We humans have long wrestled with understanding our purpose – asking the eternal ontological questions: why are we here? What does it mean to be? What reality are we living in?
And in the past, religion and science have been there to try to fill in the blanks. From the days of Socrates, Plato and Aristotle, questions of faith and logic were seamlessly intertwined. The fathers of mathematics are also the fathers of the greatest insights into human nature.
And then, faith and facts diverged. If you believed in religion, you questioned the science. If you were a scientist, you couldn’t rely on faith.
One only needs to look at today’s most vociferous social debates to see that this divide is still wide. Birth control. Climate change. Gay rights.
But here’s something else that’s happening: a growing number of people are realizing that neither science or religion are providing the comfort, knowledge, and answers they seek. Both facts and faith are now failing us. Once again, we sense a growing void – an emptiness where we used to seek meaning.

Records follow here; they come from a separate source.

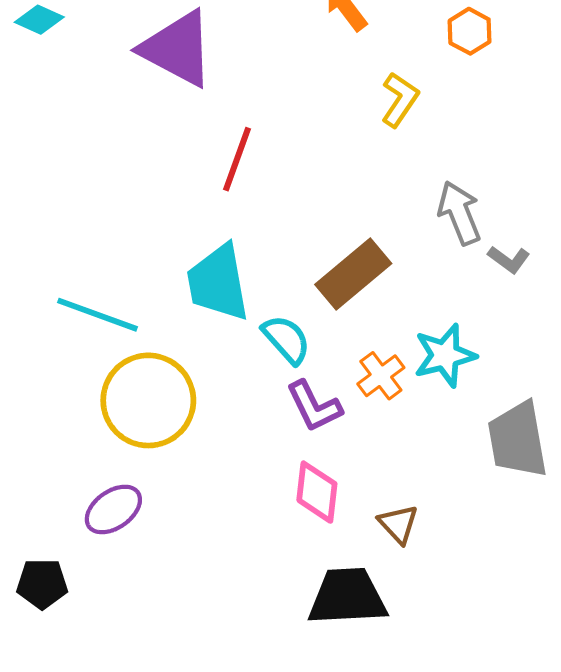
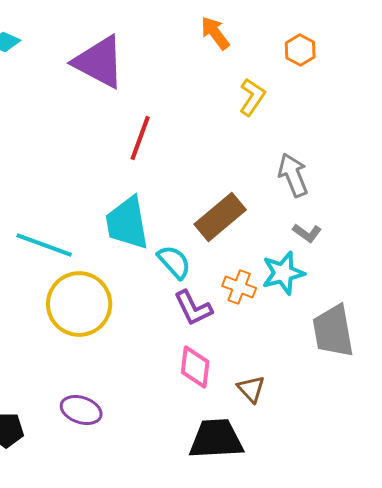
gray L-shape: (509, 259) -> (307, 233), moved
orange cross: (381, 376) -> (239, 287), turned -32
purple ellipse: (113, 509) -> (81, 410), moved, turned 54

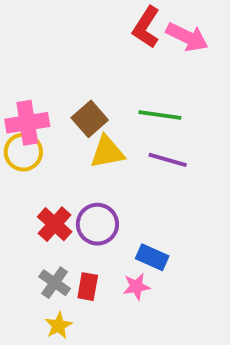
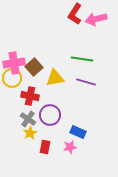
pink arrow: (187, 37) -> (96, 19), turned 140
brown square: (90, 119) -> (34, 67), moved
red cross: (55, 224) -> (30, 96), moved, turned -30
gray cross: (55, 283) -> (28, 119), moved
yellow star: (58, 326) -> (30, 133), moved

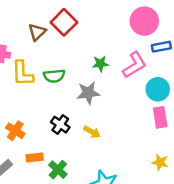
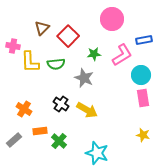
pink circle: (144, 21) -> (112, 19), moved
red square: (64, 22) -> (68, 36), moved
gray star: (88, 93) -> (84, 78), turned 30
yellow arrow: (92, 132) -> (87, 110), size x1.5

According to Time magazine, “The fastest-growing religious group in the U.S. is the category of people who say they have no religious affiliation. Sometimes called “the nones” by social scientists, their numbers have more than doubled since 1990; major surveys put them at 16% of the population.”

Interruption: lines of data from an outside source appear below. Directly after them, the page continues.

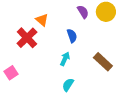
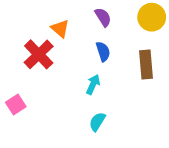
purple semicircle: (83, 12) -> (103, 17), moved
brown rectangle: (103, 62) -> (146, 64), moved, turned 42

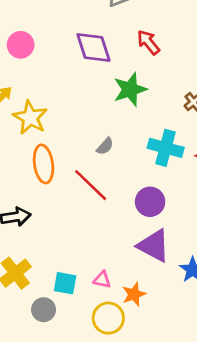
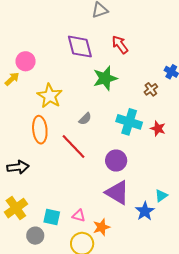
pink circle: (21, 45) -> (26, 61), moved
yellow star: (30, 117) -> (50, 96), moved

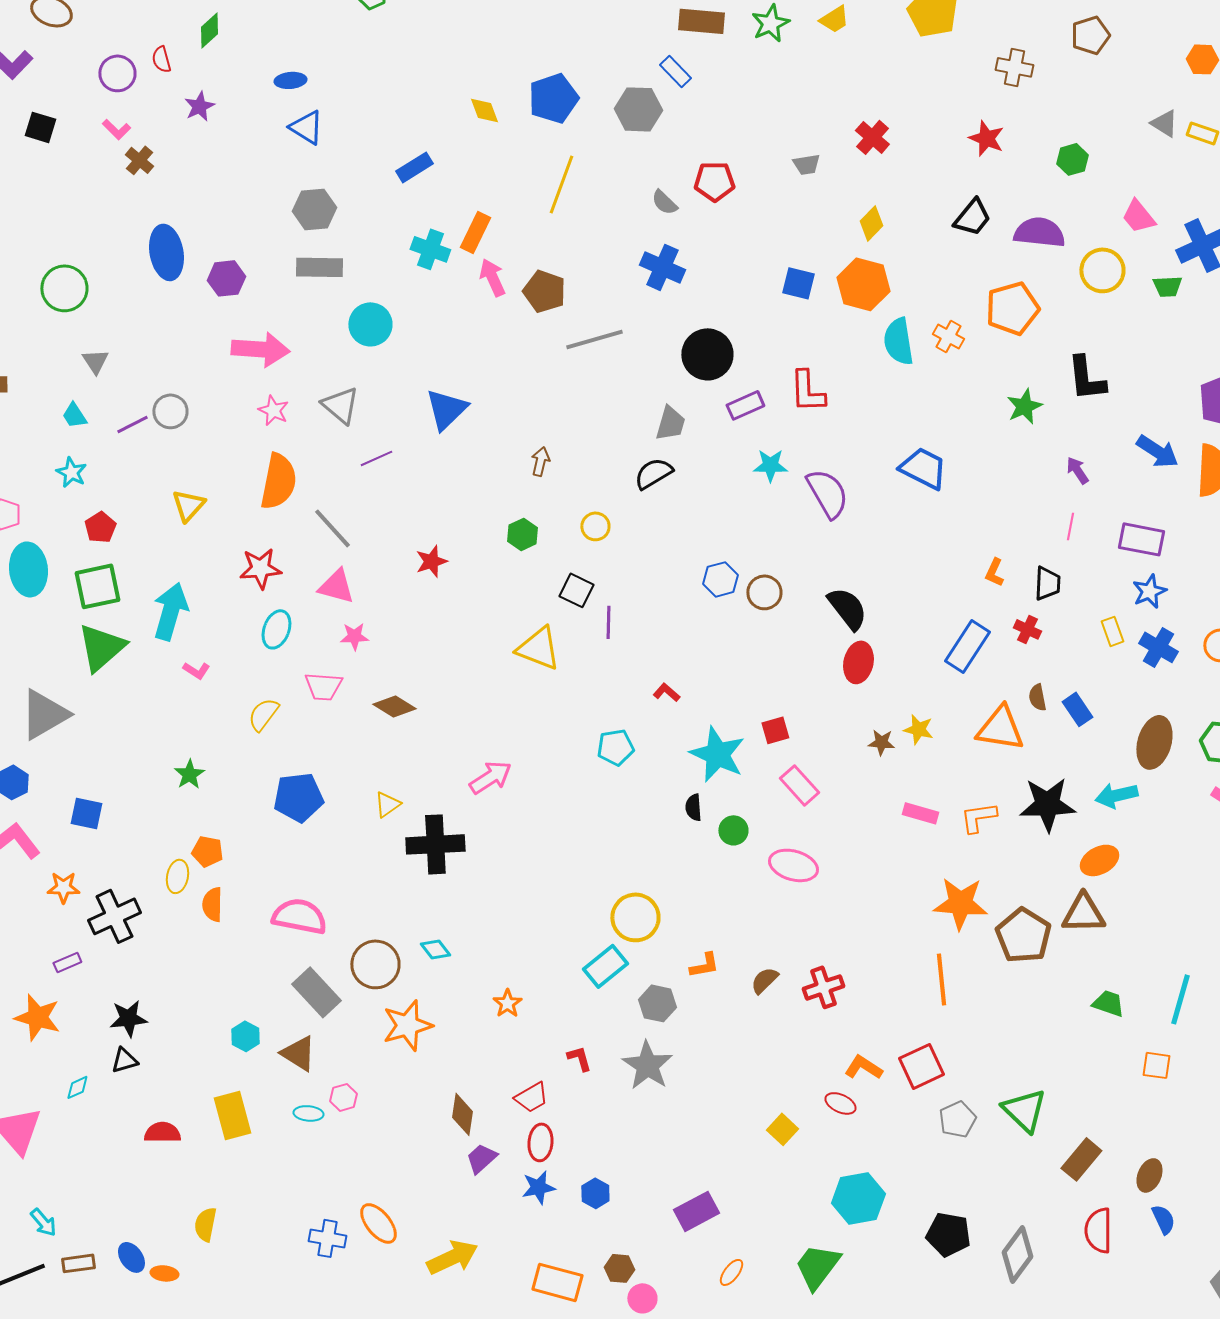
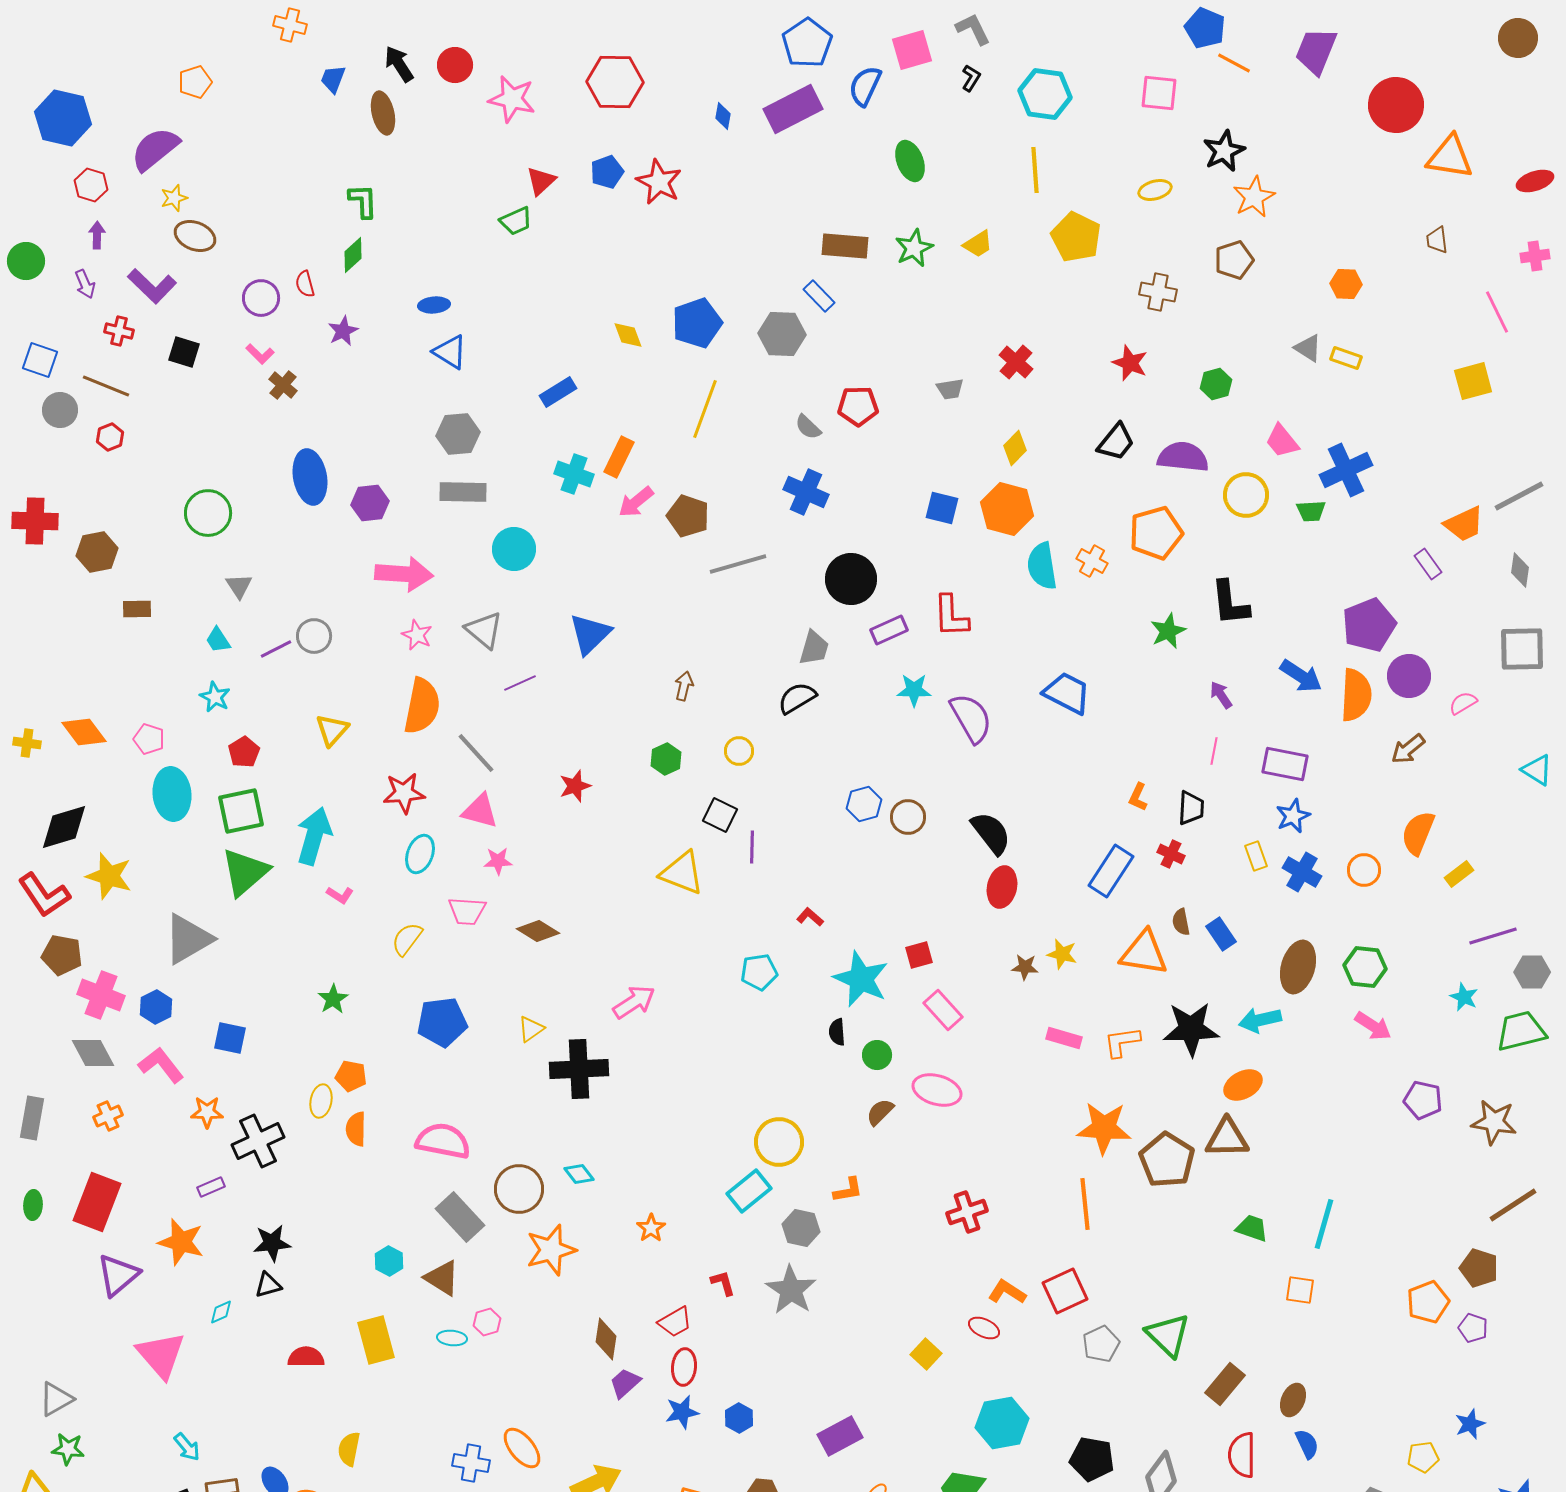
pink arrow: (492, 277) -> (636, 502), turned -105
brown semicircle: (764, 980) -> (880, 1112), moved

And the new realms of science – quantum physics, string theory – are raising more questions than they answer. For instance, we now know that two unrelated atoms can change in exactly the same ways at exactly the same time with no know cause or connection.

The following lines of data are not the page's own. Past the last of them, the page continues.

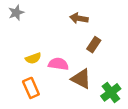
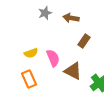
gray star: (16, 13) -> (45, 13), moved
pink semicircle: (58, 64) -> (53, 58), turned 60

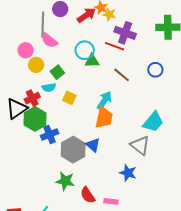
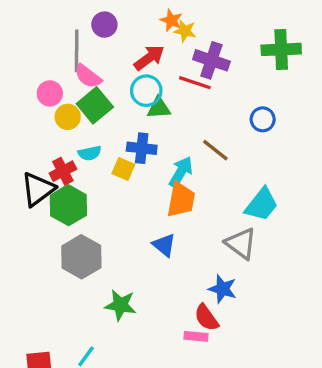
red arrow: (86, 15) -> (149, 58), moved
green square: (57, 72) -> (95, 105), moved, size x1.5
brown line: (122, 75) -> (215, 150), moved
blue cross: (50, 134) -> (142, 148), moved, turned 30
gray hexagon: (73, 150) -> (81, 257), moved
red semicircle: (88, 195) -> (206, 318), moved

So what replaces religion and science? What if, when our consciousness evolves, they don’t have to be separate any longer? What if they’re both right? Perhaps, in the next highly evolved state of consciousness, all we have to do is embrace the mystery and answer the eternal questions of life with a resounding “Yes!”
So far in our journey, we’ve discussed why we need to shift our collective consciousness and what kinds of shifts that might mean. Now it’s time to explore what those shifts look like in our daily lives, as we look for evidence of large-scale transformation through our personal experiences.
Culture shifts and consciousness shifts can be both immediately disruptive and glacially slow. Consider the almost overnight change in values that followed the Twin Towers attack. Americans flocked together, bound by a piercing need for shared community after years of desperate individualism. Some of that yearning for connection yet lingers, but it’s expressed in more positive ways these days. For instance, the meteoric rise of social media allows us connections on a global scale in real time. This has been a disruptive shift – fundamentally changing the ways we interact with one another. But similar humanistic ideas like civil rights, gay rights, human rights, and feminism are still being hotly debated fifty years after they hit the national radar screen.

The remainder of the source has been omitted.